Day 4 -- Central Adirondacks
Wed. July 19th
We did not have a great night at the Book & Blanket due to the fan's poor air circulation, but at least the temperature did cool down a little at night. Breakfast was quite sumptuous with blueberry pancakes/crepes and fruit salad. We ate alone since Kathy and Fred prepare breakfast when their guests want it; not the other way around. Then we were off to the Ausable Chasm ("Casm" you don't pronounce the "H" -- maybe everyone knows that except me).
In the Chasm
We opted to go on the river "white water" tour, knowing full well that the white water would be like pond water. It was but that's OK. Dylan paddled us down the river and we helped him navigate the 2 seconds of "rapids". The website offers tubing for the adventurous visitor -- I mean, how slow can a tube go down this river? We saw one woman tubing and thought she should have brought a paddle. I think the scariest parts were climbing down the metal steps to get into the Gorge and how bad my Birkinstocks smelled after the boat ride.

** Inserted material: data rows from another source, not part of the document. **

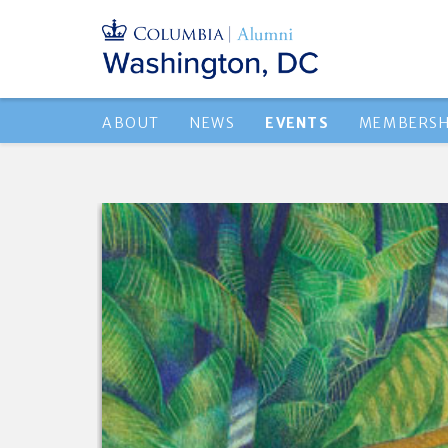
ABOUT
NEWS
EVENTS
MEMBERSH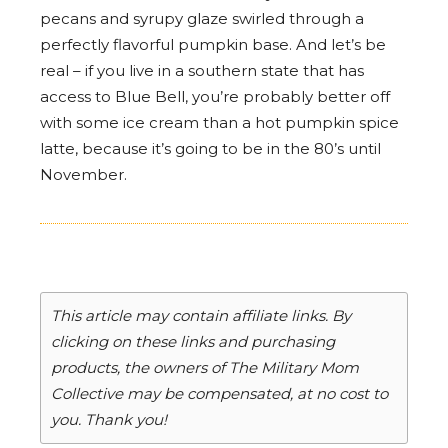
pecans and syrupy glaze swirled through a
perfectly flavorful pumpkin base. And let’s be
real – if you live in a southern state that has
access to Blue Bell, you’re probably better off
with some ice cream than a hot pumpkin spice
latte, because it’s going to be in the 80’s until
November.
This article may contain affiliate links. By
clicking on these links and purchasing
products, the owners of The Military Mom
Collective may be compensated, at no cost to
you. Thank you!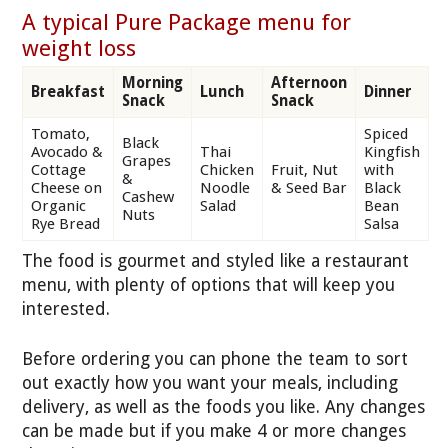
A typical Pure Package menu for
weight loss
Morning
Afternoon
Breakfast
Lunch
Dinner
Snack
Snack
Tomato,
Spiced
Black
Avocado &
Thai
Kingfish
Grapes
Cottage
Chicken
Fruit, Nut
with
&
Cheese on
Noodle
& Seed Bar
Black
Cashew
Organic
Salad
Bean
Nuts
Rye Bread
Salsa
The food is gourmet and styled like a restaurant
menu, with plenty of options that will keep you
interested.
Before ordering you can phone the team to sort
out exactly how you want your meals, including
delivery, as well as the foods you like. Any changes
can be made but if you make 4 or more changes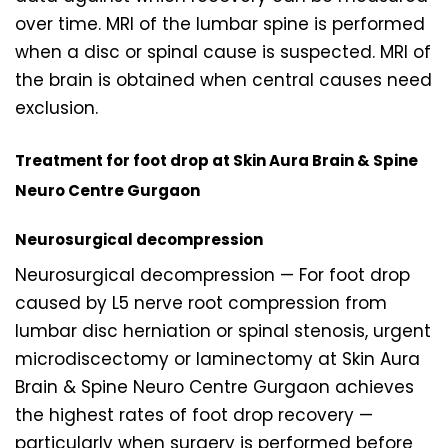
over time. MRI of the lumbar spine is performed
when a disc or spinal cause is suspected. MRI of
the brain is obtained when central causes need
exclusion.
Treatment for foot drop at Skin Aura Brain & Spine
Neuro Centre Gurgaon
Neurosurgical decompression
Neurosurgical decompression — For foot drop
caused by L5 nerve root compression from
lumbar disc herniation or spinal stenosis, urgent
microdiscectomy or laminectomy at Skin Aura
Brain & Spine Neuro Centre Gurgaon achieves
the highest rates of foot drop recovery —
particularly when surgery is performed before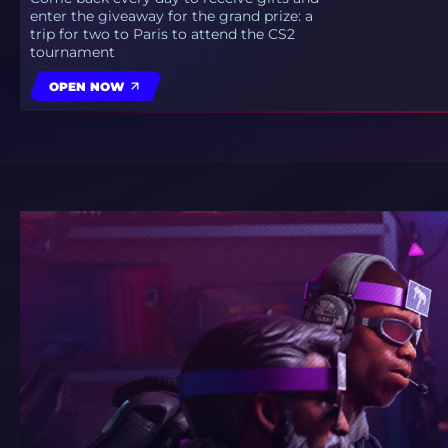
enter the giveaway for the grand prize: a
trip for two to Paris to attend the CS2
tournament
OPEN NOW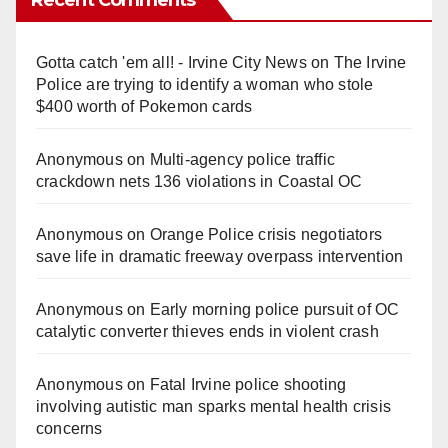
Gotta catch 'em all! - Irvine City News
on
The Irvine
Police are trying to identify a woman who stole
$400 worth of Pokemon cards
Anonymous
on
Multi‑agency police traffic
crackdown nets 136 violations in Coastal OC
Anonymous
on
Orange Police crisis negotiators
save life in dramatic freeway overpass intervention
Anonymous
on
Early morning police pursuit of OC
catalytic converter thieves ends in violent crash
Anonymous
on
Fatal Irvine police shooting
involving autistic man sparks mental health crisis
concerns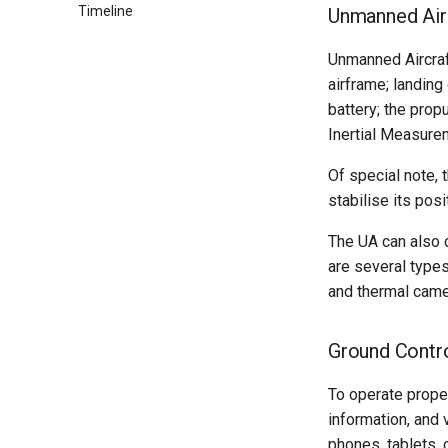
Timeline
Practices
Flying with Potensic
Correcting Orthomosaics
Overview & Setup
Unmanned Air
Setup
Alternative Transfer
Dev Practices
Flying with DJI Fly
Atom 1
Methods
Unmanned Aircraft
Testing
Tech Decisions
Flying with Litchi
Atom 2
Manual Flightplan Generation
airframe; landing
Migrate to Kubernetes
Pre-Commit
Models
battery; the propu
Frontend Env Injection
Versioning
DJI Mini 5 Pro
Inertial Measure
Imagery Upload Workflow
Production Debugging
Of special note, 
stabilise its po
The UA can also 
are several types
and thermal came
Ground Contr
To operate prope
information, and 
phones, tablets, 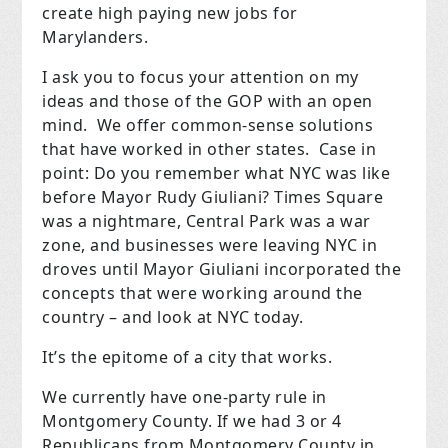
create high paying new jobs for
Marylanders.
I ask you to focus your attention on my
ideas and those of the GOP with an open
mind.
We offer common-sense solutions
that have worked in other states.
Case in
point: Do you remember what NYC was like
before Mayor Rudy Giuliani? Times Square
was a nightmare, Central Park was a war
zone, and businesses were leaving NYC in
droves until Mayor Giuliani incorporated the
concepts that were working around the
country – and look at NYC today.
It’s the epitome of a city that works.
We currently have one-party rule in
Montgomery County. If we had 3 or 4
Republicans from Montgomery County in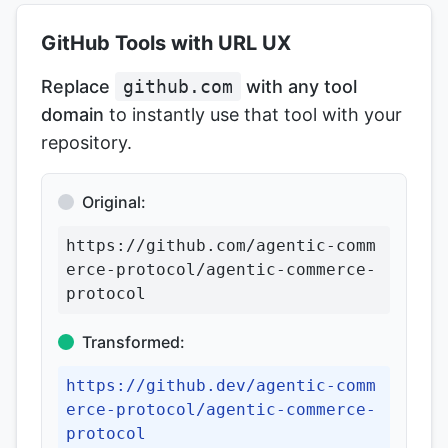
GitHub Tools with URL UX
Replace
github.com
with any tool
domain
to instantly use that tool with your
repository.
Original:
https://github.com/agentic-comm
erce-protocol/agentic-commerce-
protocol
Transformed:
https://github.dev/agentic-comm
erce-protocol/agentic-commerce-
protocol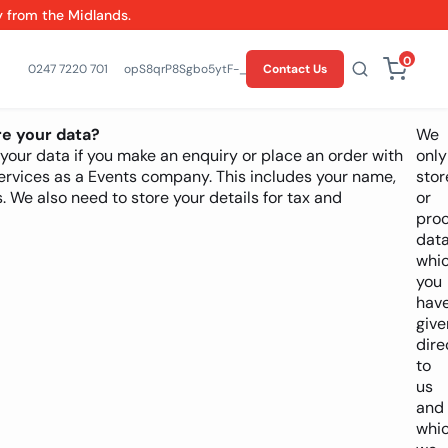
y from the Midlands.
0
0247 7220 701
opS8qrP8Sgbo5ytF-_Z9YhIWmMYlSw
Contact Us
e your data?
We
our data if you make an enquiry or place an order with
only
 services as a Events company. This includes your name,
stor
. We also need to store your details for tax and
or
pro
dat
whi
you
hav
give
dire
to
us
and
whi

The Chasm was founded 400 years ago by Samuel de Champlain and the gorge was formed 500 million years ago. The best part of the Chasm is going down to the Gorge via steps and walking along the river to see the old rock formations.
We bought Daniel a black bear (later christened Yogi) at the gift shop and headed south to Blue Mountain Lake.
The road to Blue Mountain was wavy and almost made me sick the way Keith drove -- so I reluctantly put away my book. We had sandwiches at the Long Lake Diner after passing nothing on the way there -- just woods, a little gas place and a bar/convenience store combo with motorcycles out front.
Then we stopped at the Adirondack Museum, which is actually 10 museums in one and a must-see for anyone who visits the Adirondacks.
- The Canoe Museum -- We first stopped at the canoe museum and chatted with a volunteer interpreter who explained that a hand-built canoe takes 9 months; a baby! We also saw canoes with sails.
- The Rustic Privy -- a couple of kids, 10 and 12, didn't know what it was! And the outhouse was a double-seater. Now how would this work?!
- The restored rooms. Some were rustic and some were very ornate with fine woodworking and glasswork. Lots of chamberpots next to the beds and I was relieved to find out they came with lids (I always wondered how they kept the room from stinking)
- The One-room schoolhouse --Built in 1907, our volunteer interpreter lamented the fact that parents aren't taking kids to museums anymore and when this happens, kids don't know any history (and they don't find out what outhouses look like). The school room chalk board had 'riting and 'rithmatic on it in traditional cursive and on the desks were the leather-bound McGuffy Readers. A riff: My grandpa gave me a set when I was about 9 and they were the worst; all full of moral and Christian imagery. I remember looking at the drawings and that was about it. They were very dry and made kids out to be bad and how kids needed proper schooling and discipline in order to find the "right path". Ugh. I remember this one story where a girl has a fight with her sick mother and the girl goes away angry from the house. When she gets back, the mother has died. What a horrible story! I guess it's supposed to teach kids not to argue with their sick parents because, who knows, they could die! End of riff. And the volunteer was doing a lot of side-research to find out more about how the children and teachers went about their daily business and she's trying to locate alumni who were children in the 30s and 40s to come speak at the 100-year anniversary.
We found our B&B: The Forest House Lodge and met our hostess, Ann La Forest who showed us where the public swimming areas were and where our hiking trails started. We picked up our sandwich-making material at the Indian Lake Grocery Store and had dinner at this Mexican place which was quite good. I felt ready for our Snowy Mountain hike tomorrow -- it was a mere 7.4 miles!